Carl Bolander & Sons Co., a St. Paul-based specialty contractor, has been awarded a $15 million contract from the Minnesota Department of Transportation (MnDOT) to clean the debris of the Interstate 35W bridge collapse. The award was announced Sunday morning.
The company, which does excavating, grading, demolition, and pile driving, also owns an industrial-waste landfill, a demolition landfill, and two construction landfills. A subsidiary, SKB Environmental, is involved in construction and demolition-waste disposal.
Bolander, founded in 1924, was family owned and operated for more than 80 years. The company did its first demolition work in the 1940s. More recently, Bolander was in charge of demolishing the buildings and clearing the site for the Lawson Software building in downtown St. Paul in 1998. Bolander took down eight grain elevators in Lakeville in 1993 and the Grain Terminal Association grain elevator on Shepard Road at Chestnut Street in St. Paul in 1990.
"I think they are capable of doing it [the cleanup work]," said Bart Anderson, vice president of special projects for Veit & Co. Inc., a specialty contractor in Rogers and one of Bolander's biggest competitors.
Curt Wercinski, a Bolander vice president, said in an interview Monday that the company is moving three 100-ton cranes to the site now and will bring in three excavators to have on hand to process any of the concrete and steel.

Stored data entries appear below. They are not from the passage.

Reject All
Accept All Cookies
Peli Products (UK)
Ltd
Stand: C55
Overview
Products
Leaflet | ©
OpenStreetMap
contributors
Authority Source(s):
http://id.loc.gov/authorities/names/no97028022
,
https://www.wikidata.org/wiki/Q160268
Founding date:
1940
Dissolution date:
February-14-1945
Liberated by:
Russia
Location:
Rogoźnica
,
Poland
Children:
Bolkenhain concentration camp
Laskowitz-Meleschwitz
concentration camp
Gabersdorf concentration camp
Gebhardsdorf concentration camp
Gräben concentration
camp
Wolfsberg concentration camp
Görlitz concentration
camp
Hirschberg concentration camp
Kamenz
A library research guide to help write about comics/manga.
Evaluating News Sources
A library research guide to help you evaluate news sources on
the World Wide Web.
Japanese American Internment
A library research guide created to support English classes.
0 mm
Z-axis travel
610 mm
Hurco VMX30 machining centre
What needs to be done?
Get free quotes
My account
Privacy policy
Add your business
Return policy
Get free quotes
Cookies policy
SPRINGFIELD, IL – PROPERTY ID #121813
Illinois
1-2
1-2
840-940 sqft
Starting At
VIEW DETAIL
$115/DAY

It appears Bolander will be asked to move all the bridge debris to a staging area so National Transportation Safety Board investigators can reassemble the twisted pieces of bridge.

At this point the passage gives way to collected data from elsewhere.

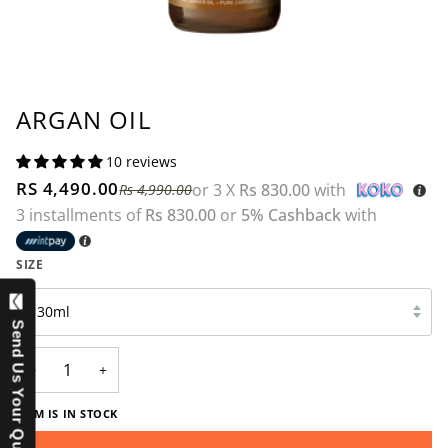
ARGAN OIL
10 reviews
RS 4,490.00
or 3 X
Rs 830.00
with
Rs 4,990.00
3 installments of
Rs 830.00
or
5% Cashback
with
SIZE
30ml
Send Us Your Question
−
+
ITEM IS IN STOCK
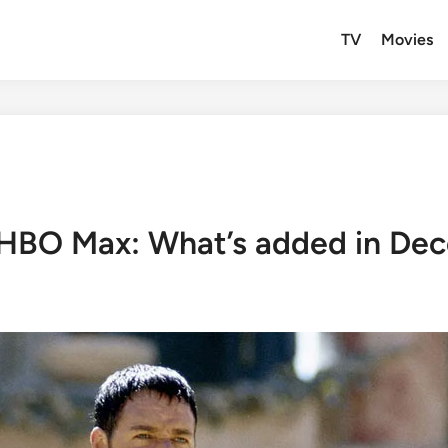
TV
Movies
 HBO Max: What’s added in De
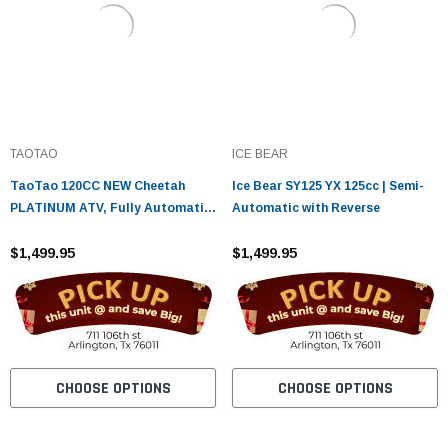
TAOTAO
ICE BEAR
TaoTao 120CC NEW Cheetah
Ice Bear SY125 YX 125cc | Semi-
PLATINUM ATV, Fully Automatic
Automatic with Reverse
with Reverse, Air Cooled, 4-
Stroke, 1-Cylinder
$1,499.95
$1,499.95
CHOOSE OPTIONS
CHOOSE OPTIONS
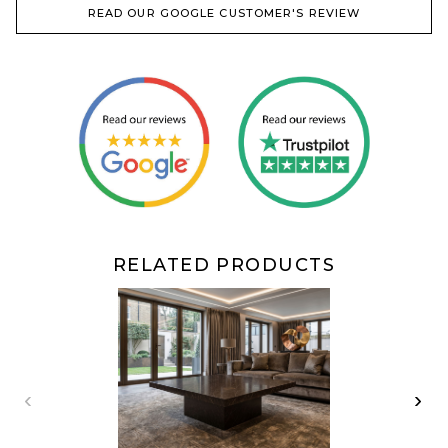
READ OUR GOOGLE CUSTOMER'S REVIEW
RELATED PRODUCTS
‹
›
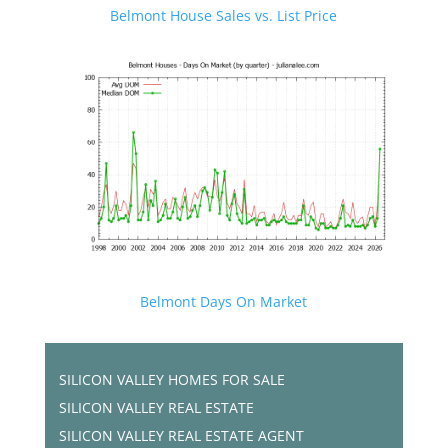
Belmont House Sales vs. List Price
Belmont Days On Market
SILICON VALLEY HOMES FOR SALE
SILICON VALLEY REAL ESTATE
SILICON VALLEY REAL ESTATE AGENT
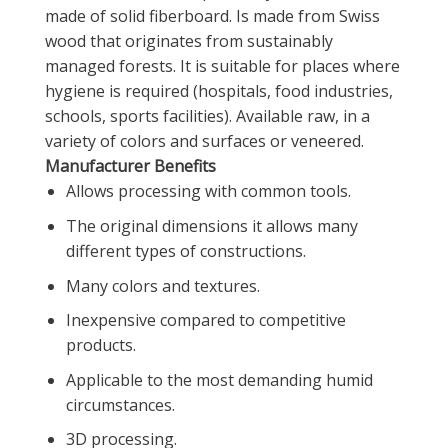
made of solid fiberboard. Is made from Swiss
wood that originates from sustainably
managed forests. It is suitable for places where
hygiene is required (hospitals, food industries,
schools, sports facilities). Available raw, in a
variety of colors and surfaces or veneered.
Manufacturer Benefits
Allows processing with common tools.
The original dimensions it allows many
different types of constructions.
Many colors and textures.
Inexpensive compared to competitive
products.
Applicable to the most demanding humid
circumstances.
3D processing.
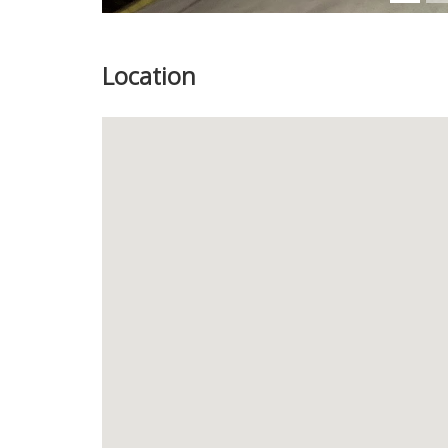
Location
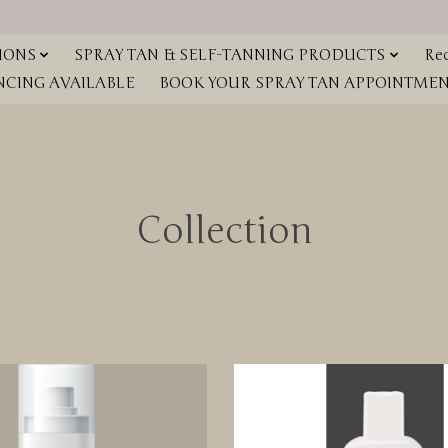
IONS
SPRAY TAN & SELF-TANNING PRODUCTS
Red
NCING AVAILABLE
BOOK YOUR SPRAY TAN APPOINTMENT
Collection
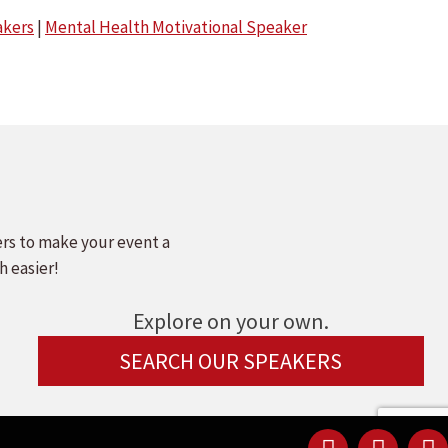
kers
|
Mental Health Motivational Speaker
ers to make your event a
h easier!
Explore on your own.
SEARCH OUR SPEAKERS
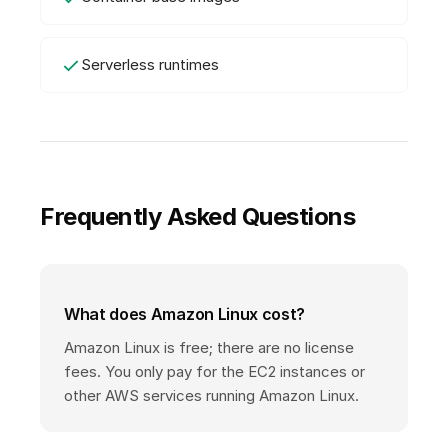
Serverless runtimes
Frequently Asked Questions
What does Amazon Linux cost?
Amazon Linux is free; there are no license
fees. You only pay for the EC2 instances or
other AWS services running Amazon Linux.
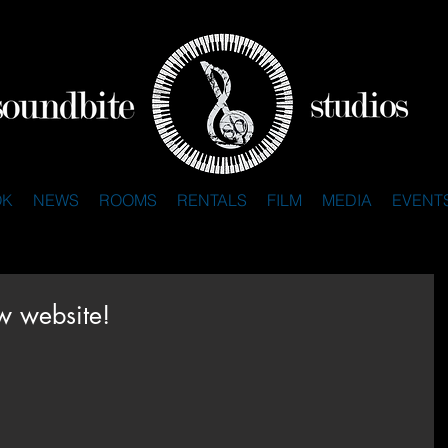
OK
NEWS
ROOMS
RENTALS
FILM
MEDIA
EVENT
w website!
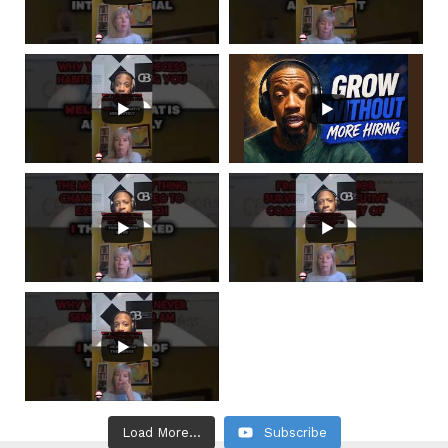
Load More...
Subscribe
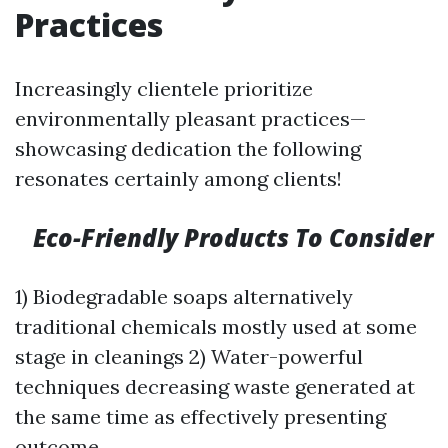
Practices
Increasingly clientele prioritize
environmentally pleasant practices—
showcasing dedication the following
resonates certainly among clients!
Eco-Friendly Products To Consider
1) Biodegradable soaps alternatively
traditional chemicals mostly used at some
stage in cleanings 2) Water-powerful
techniques decreasing waste generated at
the same time as effectively presenting
outcome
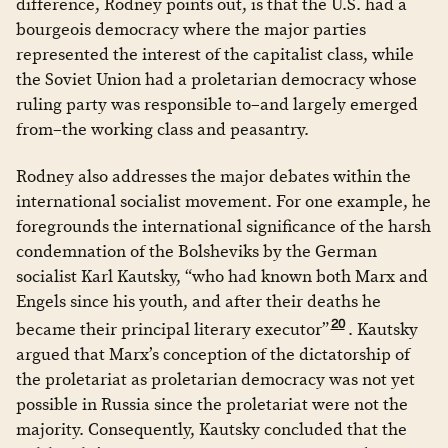
difference, Rodney points out, is that the U.S. had a
bourgeois democracy where the major parties
represented the interest of the capitalist class, while
the Soviet Union had a proletarian democracy whose
ruling party was responsible to–and largely emerged
from–the working class and peasantry.
Rodney also addresses the major debates within the
international socialist movement. For one example, he
foregrounds the international significance of the harsh
condemnation of the Bolsheviks by the German
socialist Karl Kautsky, “who had known both Marx and
Engels since his youth, and after their deaths he
20
became their principal literary executor”
. Kautsky
argued that Marx’s conception of the dictatorship of
the proletariat as proletarian democracy was not yet
possible in Russia since the proletariat were not the
majority. Consequently, Kautsky concluded that the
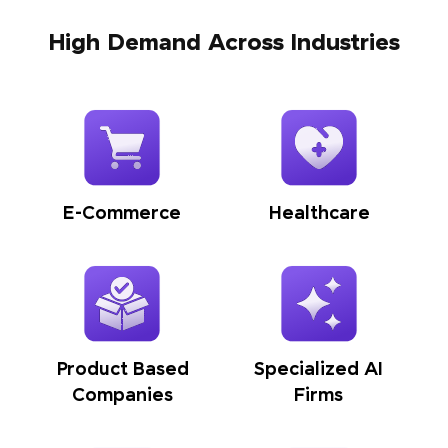
High Demand Across Industries
E-Commerce
Healthcare
Product Based
Specialized AI
Companies
Firms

According to MnDOT spokesman Kevin Gutknecht, the contract with Bolander was for time and materials. MnDOT estimates the cost will be $15 million and that the scope of the contract wasn't finalized beyond Bolander removing the bridge.

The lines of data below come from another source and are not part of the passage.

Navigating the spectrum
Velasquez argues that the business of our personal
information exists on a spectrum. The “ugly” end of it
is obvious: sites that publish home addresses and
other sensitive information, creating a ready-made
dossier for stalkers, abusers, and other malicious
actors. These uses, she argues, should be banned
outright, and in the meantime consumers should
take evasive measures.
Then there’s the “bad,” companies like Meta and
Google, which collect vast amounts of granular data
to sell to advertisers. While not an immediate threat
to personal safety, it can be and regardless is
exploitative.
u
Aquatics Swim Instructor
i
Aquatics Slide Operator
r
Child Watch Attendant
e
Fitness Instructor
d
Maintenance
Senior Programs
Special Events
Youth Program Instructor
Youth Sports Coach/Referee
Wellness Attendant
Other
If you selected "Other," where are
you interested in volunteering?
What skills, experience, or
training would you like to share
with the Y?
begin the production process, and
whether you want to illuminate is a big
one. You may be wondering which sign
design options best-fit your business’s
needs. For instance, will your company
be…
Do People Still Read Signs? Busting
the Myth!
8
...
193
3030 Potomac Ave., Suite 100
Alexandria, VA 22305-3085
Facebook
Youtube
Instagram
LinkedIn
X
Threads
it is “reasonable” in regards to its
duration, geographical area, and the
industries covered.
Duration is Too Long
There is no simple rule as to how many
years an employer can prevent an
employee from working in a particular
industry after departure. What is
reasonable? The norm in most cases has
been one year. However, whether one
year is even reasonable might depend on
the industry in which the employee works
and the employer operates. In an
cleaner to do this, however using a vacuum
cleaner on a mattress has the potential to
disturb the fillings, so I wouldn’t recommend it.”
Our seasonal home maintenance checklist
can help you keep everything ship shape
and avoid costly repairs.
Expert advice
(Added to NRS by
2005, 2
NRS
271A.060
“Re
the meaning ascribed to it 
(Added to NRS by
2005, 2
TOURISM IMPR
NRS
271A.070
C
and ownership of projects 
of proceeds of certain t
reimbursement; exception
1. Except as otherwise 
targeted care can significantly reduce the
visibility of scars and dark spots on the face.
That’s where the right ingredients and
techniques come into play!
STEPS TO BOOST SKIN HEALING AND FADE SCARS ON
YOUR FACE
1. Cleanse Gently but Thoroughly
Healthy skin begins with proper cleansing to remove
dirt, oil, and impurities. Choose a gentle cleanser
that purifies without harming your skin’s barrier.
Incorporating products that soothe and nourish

In an e-mail reply to a question about the selection process, Gutknecht wrote: "We specifically focused on contractors who use equipment in water. Interviewed four. Selection was based on experience, how quickly they could respond and what equipment they had on hand."
According to MnDOT's website, removal efforts are expected to begin later this week. The MnDOT site says Bolander will use four cranes -- one on each side of the river, one on a barge in the river and one at an unloading site. Initial efforts will be to remove the debris from the land and then focus on clearing the channel.
Founder Carl Bolander was a Swedish immigrant who specialized in grading and excavating. In 1941, Carl's son, Ivar, took over, followed by his son David in 1961. In 1983, David's wife Dorothy Bolander founded SKB Environmental. In 1994, David and Dorothy named their son Bruce CEO.
Mark Ryan was named president and chief operating officer in 2001. In 2005, Mark Ryan and Rick O'Gara, CEO, bought the company and SKB Environmental.
According to Dun & Bradstreet, Bolander & Sons posted 2005 revenues of $55.8 million.